A new article by Douglas Farrow from Touchstone: A Journal of Mere Christianity, argues that modern comprehensive liberalism,
has as one of its fundamental premises that Western society has done away with Christian theology (I do not say, all theology) as a matter of public and political relevance. And so it has. But that has opened the field to would-be saviors and utopians of every stripe. It has made possible the return of the savior state—the audacious state that aims at building a kingdom of God right here on earth.
The danger, Farrow argues, is not the re-emergence of Christendom, but the loss of a proper understanding of Christendom which itself historically required a separation of church and state, because to “combine these offices (with their respective ‘swords’) belonged to Christ alone, and any other claimant to both was ipso facto a kind of Antichrist.” So it is not Christendom per se which is the problem, but both a Christendom and, as Farrow calls it, a “sacralized savior state” which loses their “eschatological reserve.” The grand irony (if I may use such a term of understatement) is that,
In Britain, and increasingly in North America, even churches and charitable organizations are not exempted from laws that demand conformity to state-endorsed ideologies loaded with religious implications. Penalties for violation include heavy fines or even imprisonment. Thus have we come round to accepting Erastus’s invitation to the state to punish the sins of Christians, supplanting the church’s sacramental discipline. We have come round, that is, to the de-sacralization of the church and the re-sacralization of the state, which is once again taking a tyrannical turn.
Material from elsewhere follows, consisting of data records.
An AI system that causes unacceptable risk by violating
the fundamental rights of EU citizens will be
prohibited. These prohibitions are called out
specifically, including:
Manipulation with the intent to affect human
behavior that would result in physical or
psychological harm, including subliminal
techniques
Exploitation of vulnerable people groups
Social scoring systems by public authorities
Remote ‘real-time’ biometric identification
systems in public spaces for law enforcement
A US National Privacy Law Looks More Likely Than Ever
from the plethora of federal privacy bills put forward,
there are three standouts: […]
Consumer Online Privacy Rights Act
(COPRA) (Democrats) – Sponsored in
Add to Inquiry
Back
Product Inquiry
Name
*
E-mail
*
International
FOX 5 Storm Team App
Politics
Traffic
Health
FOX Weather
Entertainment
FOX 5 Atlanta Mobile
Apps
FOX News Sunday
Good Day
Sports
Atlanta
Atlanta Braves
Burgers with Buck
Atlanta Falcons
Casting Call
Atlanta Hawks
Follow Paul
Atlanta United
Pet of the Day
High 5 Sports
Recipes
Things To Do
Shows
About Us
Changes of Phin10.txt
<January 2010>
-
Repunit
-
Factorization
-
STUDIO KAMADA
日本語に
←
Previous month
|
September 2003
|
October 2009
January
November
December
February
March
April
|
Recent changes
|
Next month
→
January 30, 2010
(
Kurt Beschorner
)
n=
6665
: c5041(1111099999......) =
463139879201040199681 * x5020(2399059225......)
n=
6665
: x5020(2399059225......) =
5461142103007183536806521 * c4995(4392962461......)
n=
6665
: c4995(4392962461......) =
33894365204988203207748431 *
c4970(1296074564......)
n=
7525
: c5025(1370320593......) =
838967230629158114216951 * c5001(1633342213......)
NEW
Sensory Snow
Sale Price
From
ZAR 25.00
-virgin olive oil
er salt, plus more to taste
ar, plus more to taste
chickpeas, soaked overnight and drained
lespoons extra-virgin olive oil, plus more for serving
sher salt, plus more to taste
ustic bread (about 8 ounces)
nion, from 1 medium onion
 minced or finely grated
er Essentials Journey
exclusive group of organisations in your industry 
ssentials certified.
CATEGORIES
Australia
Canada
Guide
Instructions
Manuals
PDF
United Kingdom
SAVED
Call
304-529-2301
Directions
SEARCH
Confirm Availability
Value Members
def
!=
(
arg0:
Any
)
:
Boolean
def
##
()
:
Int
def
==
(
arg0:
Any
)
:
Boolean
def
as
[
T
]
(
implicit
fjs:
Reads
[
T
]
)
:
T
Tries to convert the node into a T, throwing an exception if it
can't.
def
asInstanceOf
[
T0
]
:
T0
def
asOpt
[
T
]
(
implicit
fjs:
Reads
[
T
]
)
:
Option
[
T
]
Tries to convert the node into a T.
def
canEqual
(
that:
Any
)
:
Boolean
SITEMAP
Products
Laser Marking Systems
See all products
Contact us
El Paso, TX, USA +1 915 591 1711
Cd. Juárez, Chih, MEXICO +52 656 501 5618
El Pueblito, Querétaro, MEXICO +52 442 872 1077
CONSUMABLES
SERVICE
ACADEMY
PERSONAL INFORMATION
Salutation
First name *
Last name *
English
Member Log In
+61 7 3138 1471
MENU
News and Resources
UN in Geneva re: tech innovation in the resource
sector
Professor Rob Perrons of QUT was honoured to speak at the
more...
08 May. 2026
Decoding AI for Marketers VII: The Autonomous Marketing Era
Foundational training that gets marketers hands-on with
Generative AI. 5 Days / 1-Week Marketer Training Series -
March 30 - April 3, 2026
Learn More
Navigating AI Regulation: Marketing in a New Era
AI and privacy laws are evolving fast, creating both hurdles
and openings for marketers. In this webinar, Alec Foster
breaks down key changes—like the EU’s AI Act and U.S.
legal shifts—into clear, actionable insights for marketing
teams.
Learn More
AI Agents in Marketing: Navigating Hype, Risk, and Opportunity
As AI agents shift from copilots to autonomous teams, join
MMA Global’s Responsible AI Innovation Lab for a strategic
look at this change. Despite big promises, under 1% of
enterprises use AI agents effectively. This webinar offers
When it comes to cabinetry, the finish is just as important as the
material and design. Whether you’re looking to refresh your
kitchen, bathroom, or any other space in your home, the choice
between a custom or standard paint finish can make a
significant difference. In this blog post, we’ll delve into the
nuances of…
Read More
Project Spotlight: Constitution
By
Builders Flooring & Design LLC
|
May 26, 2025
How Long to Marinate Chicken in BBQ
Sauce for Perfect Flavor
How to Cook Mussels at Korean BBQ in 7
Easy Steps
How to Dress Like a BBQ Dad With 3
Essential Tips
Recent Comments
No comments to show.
Farrow goes on explore how the emergence of the “savior state” (which he defines as any state which “presents itself as the people’s guardian, as the guarantor of the citizen’s well-being) leads to increasing state control of education and of the family (or more specifically, of children).
So how should Christians respond? Not with revengefulness, or even despair. Rather, Farrow concludes: “Christians deny that the state is savior because they believe that God is savior. Their hope is not, like Mill’s, in the state; nor, like libertarians’, in themselves. Their hope, like Hannah’s, is in God.”
David,
This is an excellent article and I think he is right on. Augustine’s eschatological tension can be erased in two ways: one in Christendom when the Church tried to take over the State and one in modernity when the State tries to take over the Church. Since the publication of my book, I have been astonished by the many people who want to bash the Church’s role in Christendom but give the modern State a free pass. It has caused me to rethink “Rethinking” and Farrow has been a great help.
Hello, Craig. Thanks for the comment. I’ll have to take a look at your book.
And I’m glad to re-connect again! I also have added your blog to my reader.
So when are we going to re-start the Canadian chapter of the Karl Barth Society?